Here we see side-by-side comparisons of the inferences and they seem pretty comparable between Stan and Inla:

for(N_to_show in N_values) {
  print(kable(stan_summary %>% filter(N == N_to_show) %>% 
                select(c("parameter","mean","sd")), 
              caption = paste0("Stan results for N = ", N_to_show)))
  print(kable(inla_summary %>% filter(N == N_to_show) %>% 
                select(c("parameter","mean","sd")), 
              caption = paste0("INLA results for N = ", N_to_show)))
}

Table 1: Stan results for N = 100
parameter	mean	sd
alpha	1.013559	0.0989778
beta	0.495539	0.0176988
tau_nu	162.001608	82.7700473

Table 1: INLA results for N = 100
parameter	mean	sd
(Intercept)	1.009037e+00	9.15248e-02
x	4.971302e-01	1.61486e-02
Precision for nu	1.819654e+04	1.71676e+04

Table 1: Stan results for N = 500
parameter	mean	sd
alpha	1.0046284	0.0555134
beta	0.4977522	0.0102697
tau_nu	71.6301530	13.8264812

Table 1: INLA results for N = 500
parameter	mean	sd
(Intercept)	1.0053202	0.0538456
x	0.4977124	0.0099593
Precision for nu	77.3311793	16.0255430

Table 1: Stan results for N = 5000
parameter	mean	sd
alpha	1.009930	0.0159586
beta	0.496859	0.0029250
tau_nu	101.548580	7.4655716

Table 1: INLA results for N = 5000
parameter	mean	sd
(Intercept)	1.0099282	0.0155388
x	0.4968718	0.0028618
Precision for nu	103.1508773	7.6811740

Table 1: Stan results for N = 25000
parameter	mean	sd
alpha	0.9874707	0.0066864
beta	0.5019566	0.0012195
tau_nu	104.3599424	3.5391938

Table 1: INLA results for N = 25000
parameter	mean	sd
(Intercept)	0.9876218	0.0067978
x	0.5019341	0.0012452
Precision for nu	104.8948949	3.4415929

Summary of the timing

You can see that Stan keeps reasonable runtimes for longer time than JAGS in the original blog post, but INLA is still way faster. Also Kathryn got probably very lucky with her seed for N = 25 000, as her INLA run completed very quickly.
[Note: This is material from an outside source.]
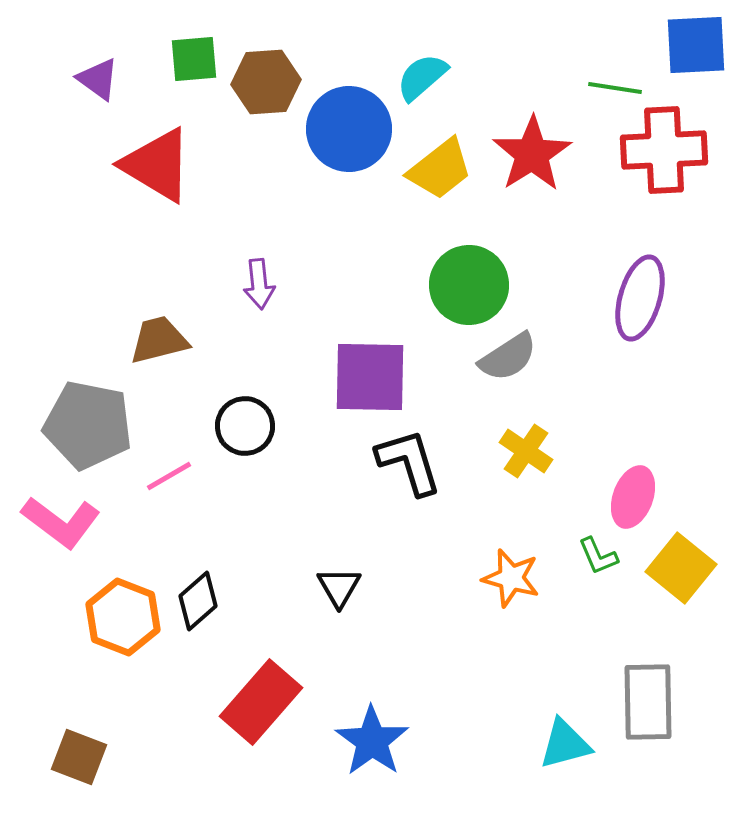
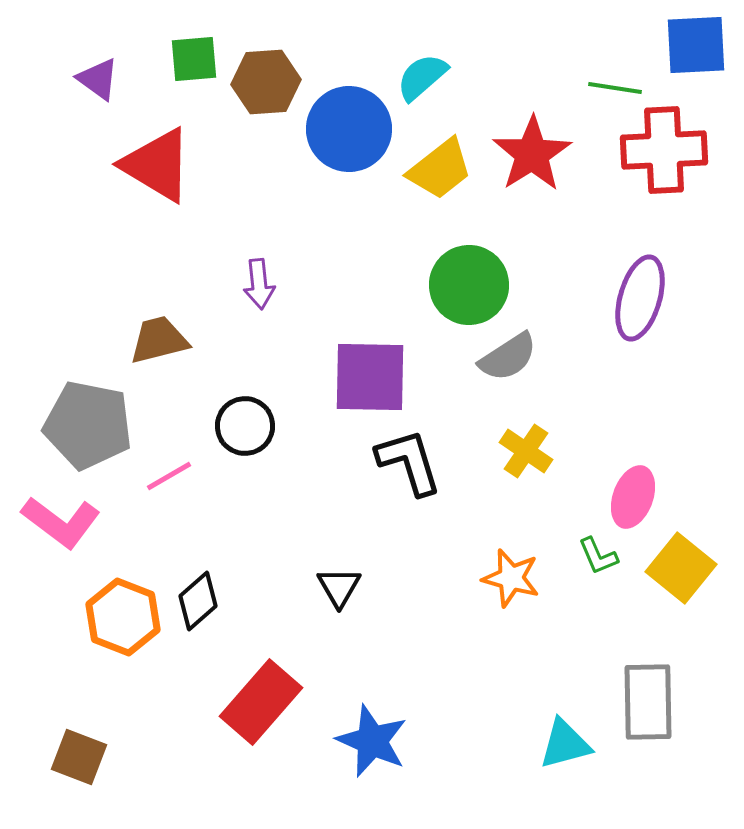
blue star: rotated 12 degrees counterclockwise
With my (few) tests, INLA always took at least several minutes for N = 25 000. It may mean that Kathryn’s JAGS time is also too short.
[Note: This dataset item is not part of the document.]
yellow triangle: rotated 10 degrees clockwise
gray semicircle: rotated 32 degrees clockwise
my_results = merge.data.frame(inla_times, stan_times, by = "N")
kable(merge.data.frame(my_results, kathryn_results, by = "N"))

N	inla_time	stan_time	kathryn_rjags	kathryn_rinla
100	1.061742	1.885	30.394	0.383
500	1.401597	11.120	142.532	1.243
5000	10.608704	388.514	1714.468	5.768
25000	611.505543	5807.670	8610.32	30.077

You could obviously do multiple runs to reduce uncertainty etc., but this post has already taken too much time of mine, so this will be left to others.

Testing quality of the results

I also had a hunch that maybe INLA is less precise than Stan, but that turned out to be based on an error. Thus, without much commentary, I put here my code to test this. Basically, I modify the random data generator to actually draw from priors (those priors are quite constrained to provide similar values of alpha, beta nad tau_nu as in the original). I than give both algorithms the knowledge of these priors. I compute both difference between true parameters and a point estimate (mean) and quantiles of the posterior distribution where the true parameter is found. If the algorithms give the best possible estimates, the distribution of such quantiles should be uniform over (0,1). Turns out INLA and Stan give almost exactly the same results for almost all runs and the differences in quality are (for this particular model) negligible.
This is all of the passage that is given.